Le relativisme peut s'avérer être une impasse de nombreux domaines, voire dangereux en ce qui concerne les principes fondamentaux d'une morale (qui selon moi devraient être universels.) Cependant, dans le domaine de l'art, de la contemplation, exercer un certain relativisme n'aboutit pas aux mêmes conséquences que si nous l'appliquions a des fondements moraux qui eux, ont le pouvoir de disloquer le tissu social et pousser ses individus dans un chaos ou toutes les croyances et valeurs font office de règle. Non ! L'art reste avant tout une question secondaire dans la représentation de l'homme (ce qui est dommage par ailleurs.) L'art ne salit pas des mains, ne tue pas des gens, ne conquiert pas des territoires, n'exploite pas des esclaves, n'abatardit pas une population. Sur ces questions, aucun relativisme est toléré ! Question secondaire oui mais cruciale et bien plus intéressante qui plus est car ici, le relativisme ne crée pas le désordre mais ouvre des angles de vue sur la définition de l'art.

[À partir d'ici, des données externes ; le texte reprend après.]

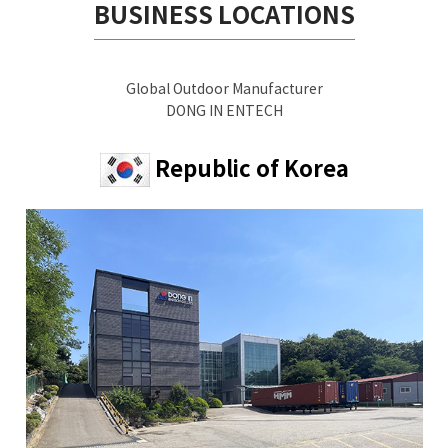
BUSINESS LOCATIONS
Global Outdoor Manufacturer
DONG IN ENTECH
Republic of Korea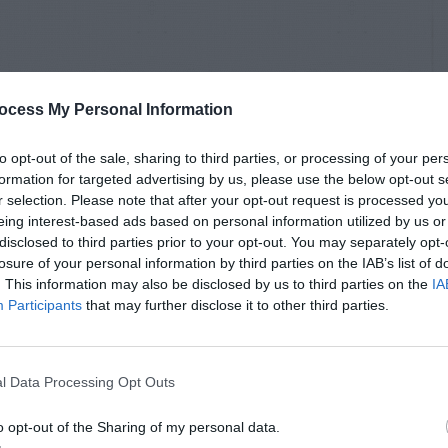
ocess My Personal Information
to opt-out of the sale, sharing to third parties, or processing of your per
formation for targeted advertising by us, please use the below opt-out s
r selection. Please note that after your opt-out request is processed y
eing interest-based ads based on personal information utilized by us or
disclosed to third parties prior to your opt-out. You may separately opt-
losure of your personal information by third parties on the IAB’s list of
. This information may also be disclosed by us to third parties on the
IA
Participants
that may further disclose it to other third parties.
l Data Processing Opt Outs
o opt-out of the Sharing of my personal data.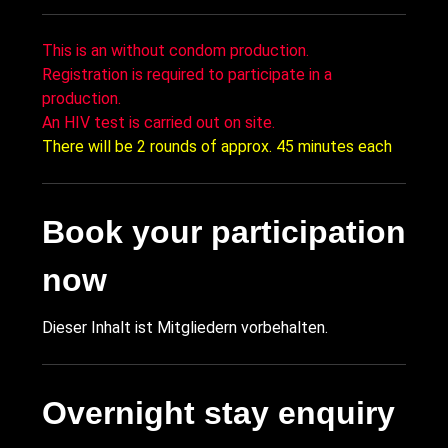
This is an without condom production.
Registration is required to participate in a
production.
An HIV test is carried out on site.
There will be 2 rounds of approx. 45 minutes each
Book your participation
now
Dieser Inhalt ist Mitgliedern vorbehalten.
Overnight stay enquiry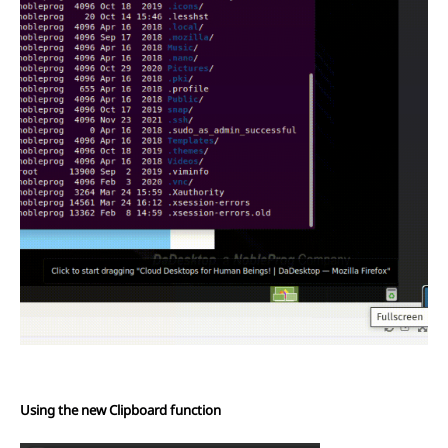
Using the new Clipboard function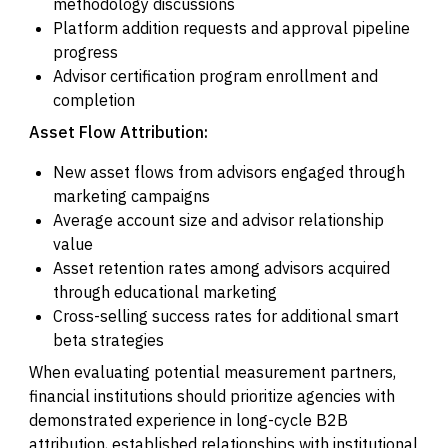
methodology discussions
Platform addition requests and approval pipeline
progress
Advisor certification program enrollment and
completion
Asset Flow Attribution:
New asset flows from advisors engaged through
marketing campaigns
Average account size and advisor relationship
value
Asset retention rates among advisors acquired
through educational marketing
Cross-selling success rates for additional smart
beta strategies
When evaluating potential measurement partners,
financial institutions should prioritize agencies with
demonstrated experience in long-cycle B2B
attribution, established relationships with institutional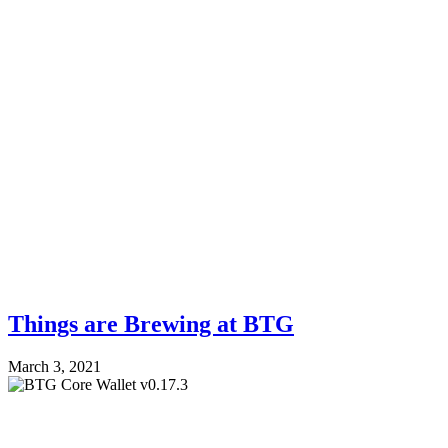
Things are Brewing at BTG
March 3, 2021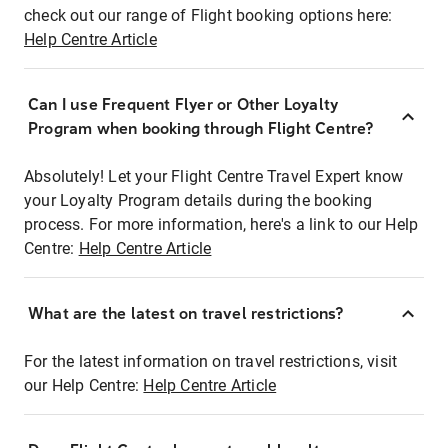
check out our range of Flight booking options here:
Help Centre Article
Can I use Frequent Flyer or Other Loyalty
Program when booking through Flight Centre?
Absolutely! Let your Flight Centre Travel Expert know
your Loyalty Program details during the booking
process. For more information, here's a link to our Help
Centre:
Help Centre Article
What are the latest on travel restrictions?
For the latest information on travel restrictions, visit
our Help Centre:
Help Centre Article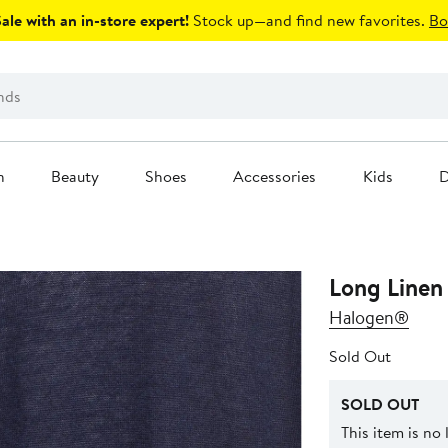
le with an in-store expert!
Stock up—and find new favorites.
Bo
n
Beauty
Shoes
Accessories
Kids
D
Long Linen
Halogen®
Sold Out
SOLD OUT
This item is no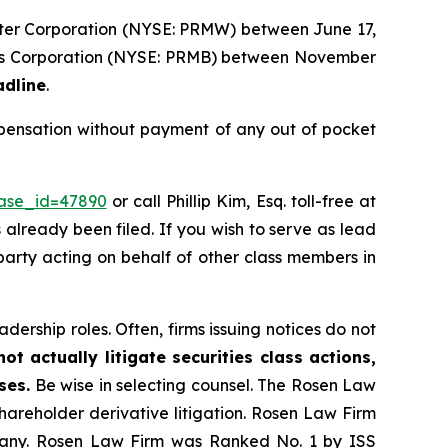
Water Corporation (NYSE: PRMW) between June 17,
ands Corporation (NYSE: PRMB) between November
adline
.
mpensation without payment of any out of pocket
case_id=47890
or call Phillip Kim, Esq. toll-free at
s already been filed. If you wish to serve as lead
e party acting on behalf of other class members in
dership roles. Often, firms issuing notices do not
t actually litigate securities class actions,
ses.
Be wise in selecting counsel. The Rosen Law
shareholder derivative litigation. Rosen Law Firm
ompany. Rosen Law Firm was Ranked No. 1 by ISS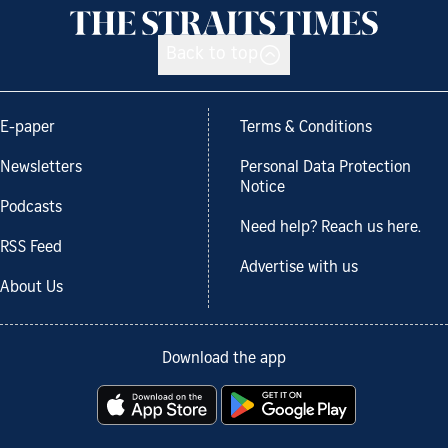
Back to top
E-paper
Terms & Conditions
Newsletters
Personal Data Protection
Notice
Podcasts
Need help? Reach us here.
RSS Feed
Advertise with us
About Us
Download the app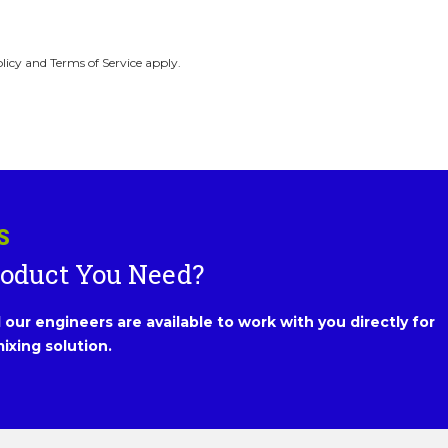
licy and Terms of Service apply.
S
roduct You Need?
our engineers are available to work with you directly for
ixing solution.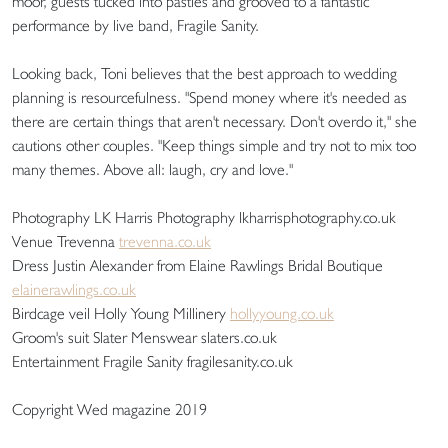
moor, guests tucked into pasties and grooved to a fantastic
performance by live band, Fragile Sanity.
Looking back, Toni believes that the best approach to wedding
planning is resourcefulness. "Spend money where it's needed as
there are certain things that aren't necessary. Don't overdo it," she
cautions other couples. "Keep things simple and try not to mix too
many themes. Above all: laugh, cry and love."
Photography LK Harris Photography lkharrisphotography.co.uk
Venue Trevenna
trevenna.co.uk
Dress Justin Alexander from Elaine Rawlings Bridal Boutique
elainerawlings.co.uk
Birdcage veil Holly Young Millinery
hollyyoung.co.uk
Groom's suit Slater Menswear slaters.co.uk
Entertainment Fragile Sanity fragilesanity.co.uk
Copyright Wed magazine 2019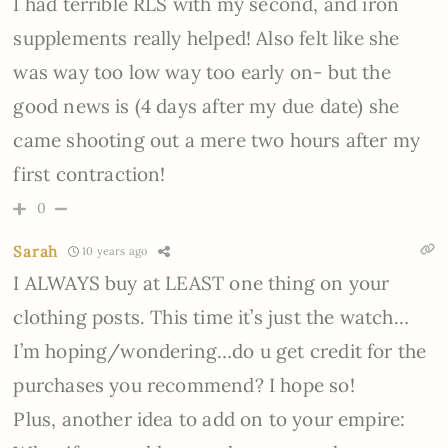
I had terrible RLS with my second, and iron
supplements really helped! Also felt like she
was way too low way too early on- but the
good news is (4 days after my due date) she
came shooting out a mere two hours after my
first contraction!
0
Sarah
10 years ago
I ALWAYS buy at LEAST one thing on your
clothing posts. This time it’s just the watch…
I’m hoping/wondering…do u get credit for the
purchases you recommend? I hope so!
Plus, another idea to add on to your empire:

Attention, je ne suis pas en train d'interdire ici toute tentative de définition, au contraire mais tout en sachant que l'art est avant tout une question de gout, tenter de dépasser cette volonté de toujours vouloir systémiser, rationnaliser. C'est aussi ce qui fait de l'art notre plus belle réussite humaine, la créateur crée mais est dépassé par ce concept même de création à priori sans mobile. Oui, l'art a sa mystique propre que chacun porte en soi de manière personnelle. Voilà pourquoi je me permets de ne pas conclure, de ne pas cimenter de manère absolue la réponse à cette question. Ce qui ne m'empêche nullement d'amener quelques réflexion au débat. ( ce qui est drôle par ailleurs soit dit en passant car je me rends compte à présent que dans ce domaine, je cherche une réponse sans même vouloir la certitude qu'elle soit correcte. Décidemment, penser est bel et bien un jeu!)